Voici quelques notes pour tenter de partager ce moment.
Michka est une vieille dame qui perd son autonomie et son langage.
Elle cherche des mots, elle en fabrique, parfois poétiques et toujours signifiants.
Elle est accompagnée de Marie qui exprime sa gratitude en lui rendant visite, et Jérôme l’orthophoniste.
Je fais le constat que je suis un écrivain qui décrit très peu : je préfère donner des détails significatifs et caractériser le personnage du point de vue de l’humeur. On connaît par exemple de Michka son côté rebelle.
Cela tient à l’épure, la recherche d’une épure formelle, de l’économie des mots dans la description.
Pour moi il y a une sorte de pari à être dans cette forme très resserrée, minimale, centrée sur l’émotion.
Je voulais trouver une forme qui permette de faire entrer le romanesque dans cette écriture très dialoguée ou « monologuée ».
Cette forme minimale autorise justement l’abondance du dialogue.
Aller à l’essentiel.
Le texte est une surface de projection pour le lecteur.

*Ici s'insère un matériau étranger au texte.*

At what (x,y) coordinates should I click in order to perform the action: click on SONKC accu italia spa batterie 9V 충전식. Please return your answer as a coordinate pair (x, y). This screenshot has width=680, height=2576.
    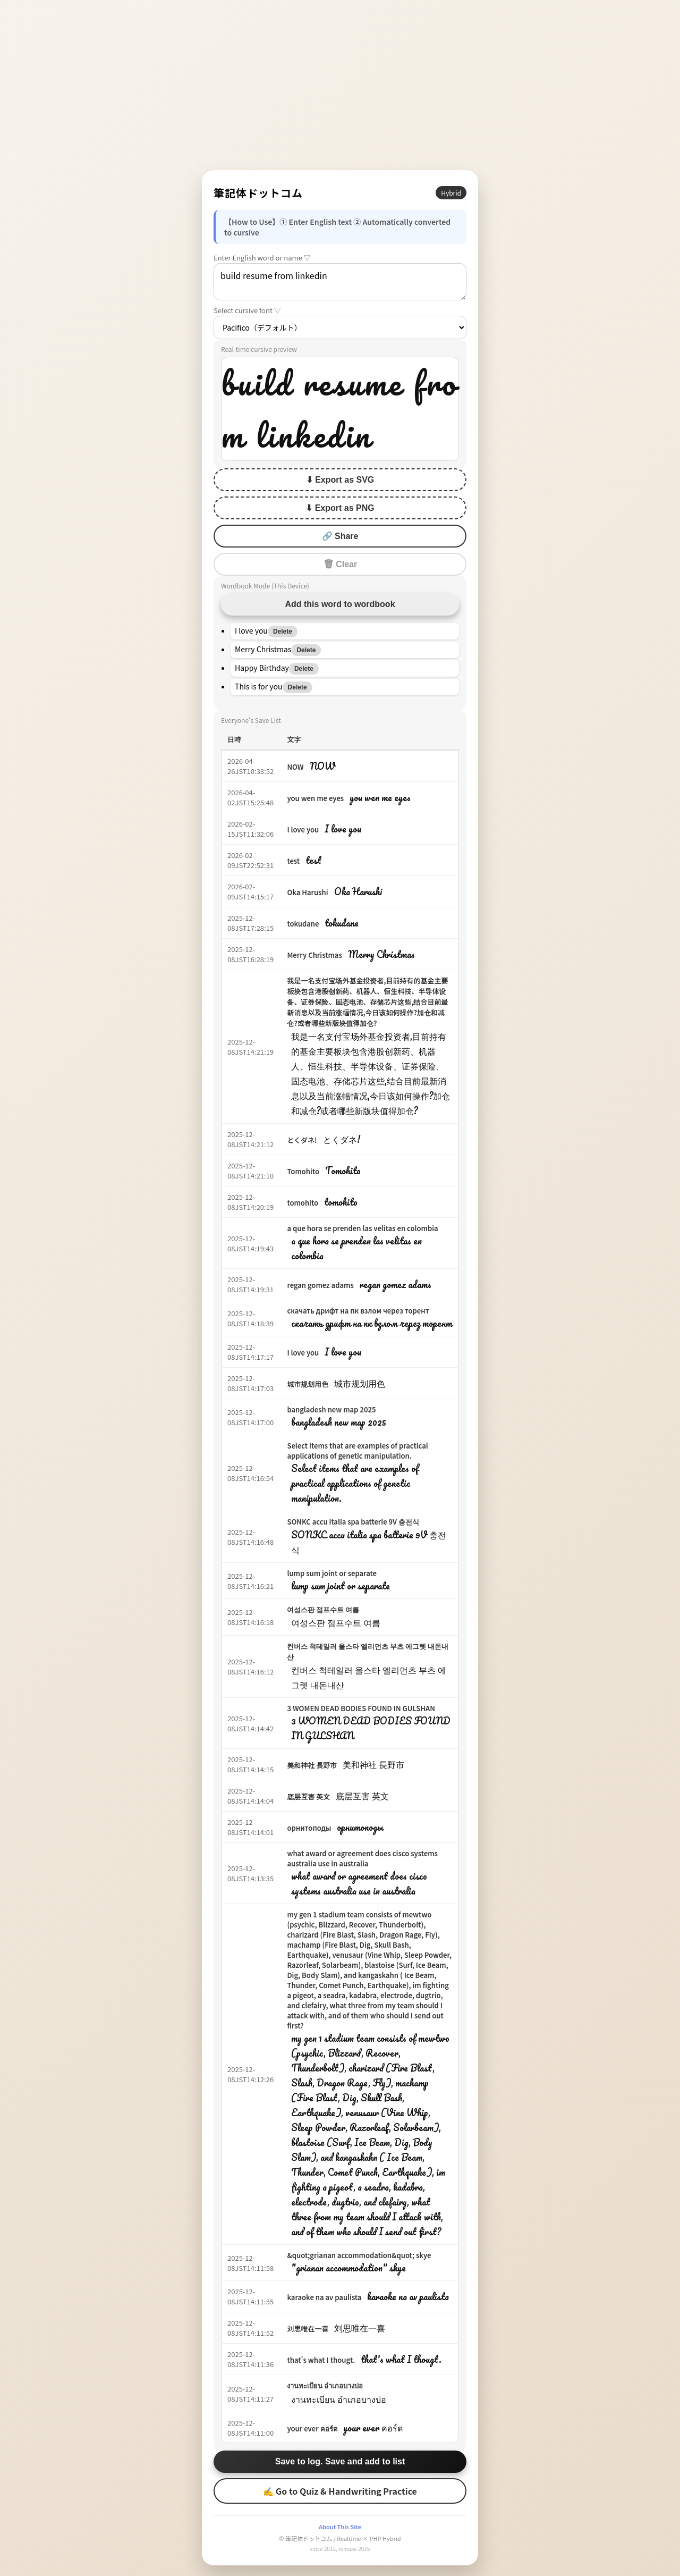
    Looking at the image, I should click on (353, 1522).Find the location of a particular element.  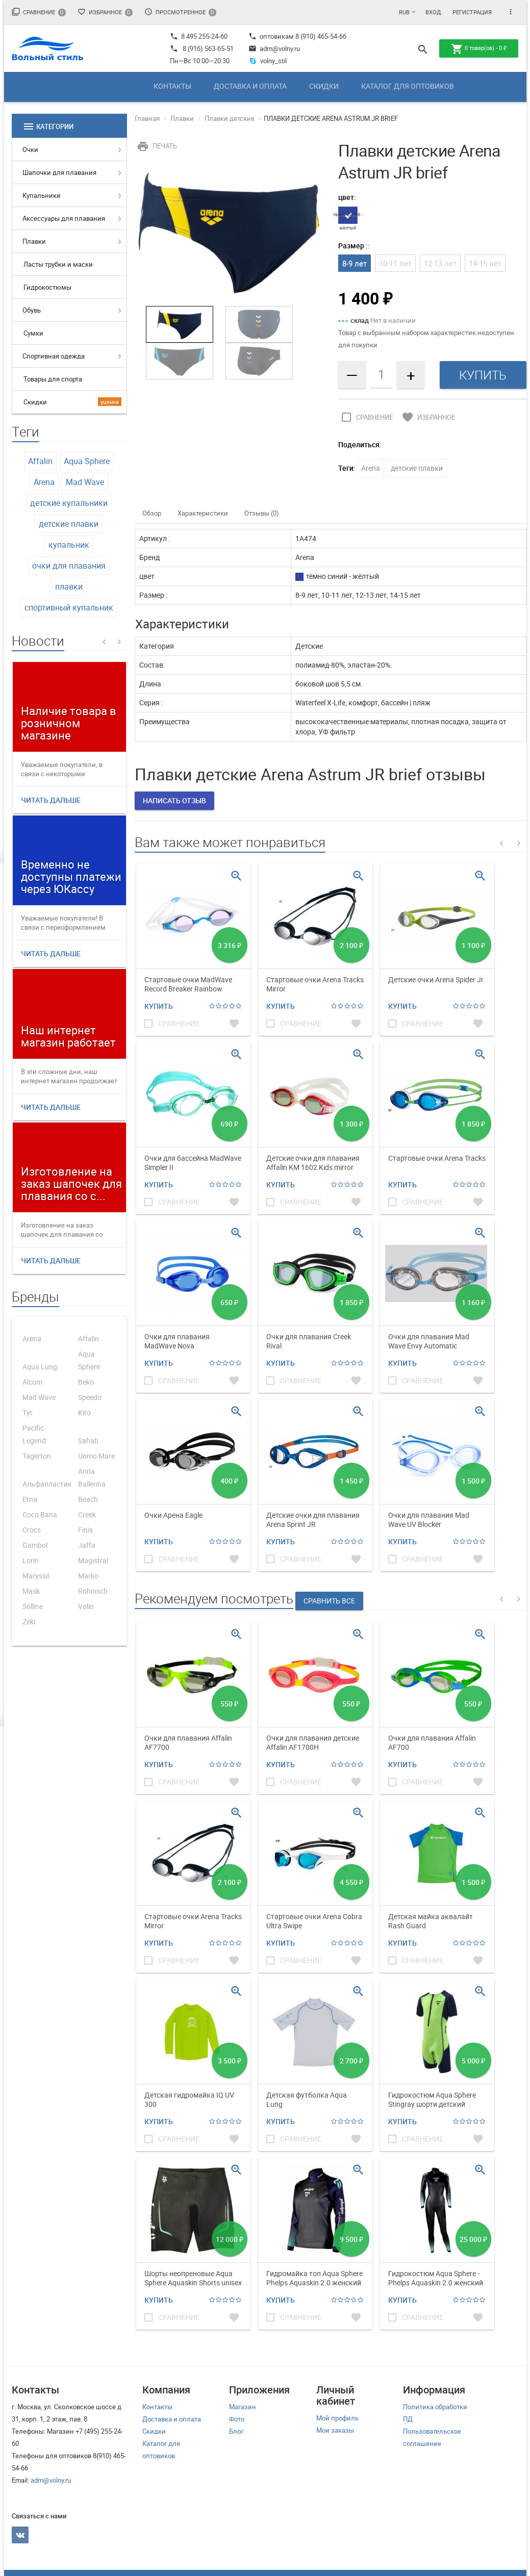

Читать дальше is located at coordinates (51, 800).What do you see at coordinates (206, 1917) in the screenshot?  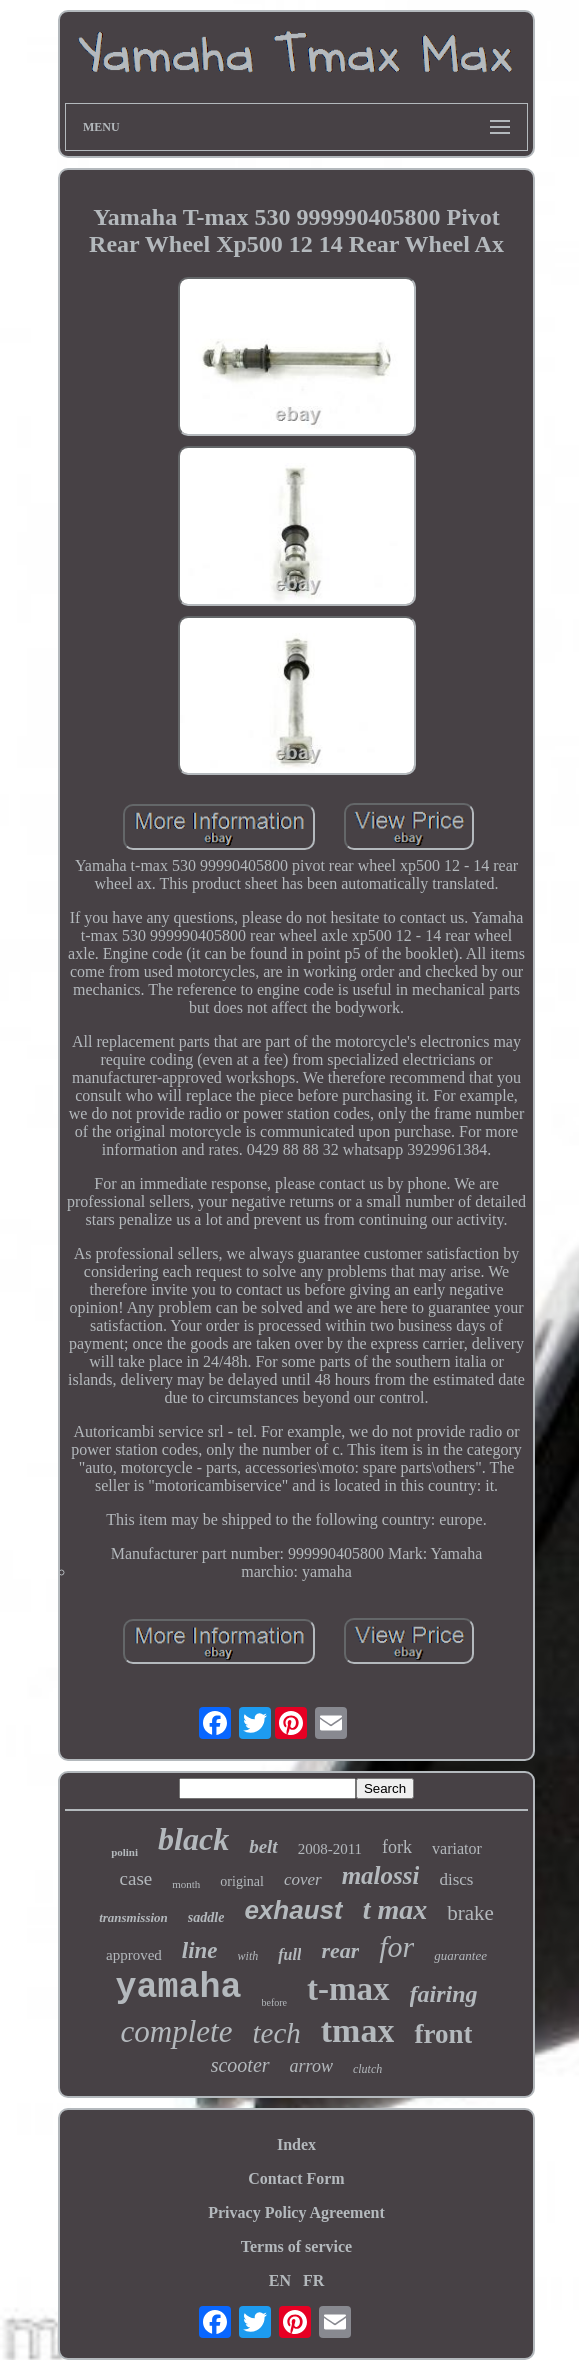 I see `saddle` at bounding box center [206, 1917].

Trouver le mot juste, un mais pas dix.
Je me suis bien amusée, cela a été jubilatoire d’inventer ces lapsus qui provoquent la surprise, le rire, la poésie.
La mélancolie traverse aussi ces mots.
J’ai travaillé sur une syntaxe qui crée des torsions avec le langage.

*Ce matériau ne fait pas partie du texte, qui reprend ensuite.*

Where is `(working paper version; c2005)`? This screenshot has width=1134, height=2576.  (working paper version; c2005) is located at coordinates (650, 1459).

Les traducteurs ne semblent pas découragés par ces distorsions du sens et de la syntaxe.
J’avais commencé ce cycle en travaillant sur ces lois souterraines qui relient les êtres humains : la loyauté, la gratitude.
J’avais écrit une petit pièce qui s’intitule « Merci » et qui mettait en scène une vieille dame et une jeune femme.

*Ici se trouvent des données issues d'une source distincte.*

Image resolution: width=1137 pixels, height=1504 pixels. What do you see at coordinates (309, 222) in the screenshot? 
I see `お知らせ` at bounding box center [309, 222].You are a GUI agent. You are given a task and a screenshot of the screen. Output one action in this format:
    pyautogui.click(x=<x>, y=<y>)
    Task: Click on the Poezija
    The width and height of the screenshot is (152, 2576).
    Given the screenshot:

Pour le titre « Les gratitudes », je ressentais la nécessité du pluriel, parce qu’il y en a plusieurs, du point de vue historique aussi.
Je suis forte des gratitudes que j’ai exprimées au cours de ma vie.
Même ce n’est pas si simple.
On est encombré de ces mots…
Et on est parfois embarrassé de l’émotion de l’autre.
La rencontre avec un médecin m’a sauvé la vie, le roman lui est dédié et j’ai ressenti le besoin de lui donner mon livre Jours sans faim.
Je suis un écrivain de la sensation plus que du sentiment.
Tout ce qui passe par la tête s’inscrit dans le corps humain.
J’ai passé 4 années au chevet d’une vieille personne. J’ai observé, mais j’ai aussi oublié ce que j’ai découvert pour tenter de le réinventer.
Je n’écris pas en me disant que je vais changer des choses dans l’esprit du lecteur.
Ce sont plutôt des interrogations. L’écriture est une tentative de résoudre ces interrogations entre le monde et moi.
Je cherche à ancrer mes récits dans le monde contemporain, ça m’importe.
Le 3ème roman de ce triptyque serait autour des ambitions… mais ce n’est pas tout à fait la même chose que les valeurs évoquées dans les deux autres romans. Il ne sera rattaché que symboliquement aux deux autres.
Au moment de l’écriture, je mets dehors très consciencieusement mes lecteurs, pour garder mon authenticité, ma sincérité.
Rencontre animée par Bénédicte Junger.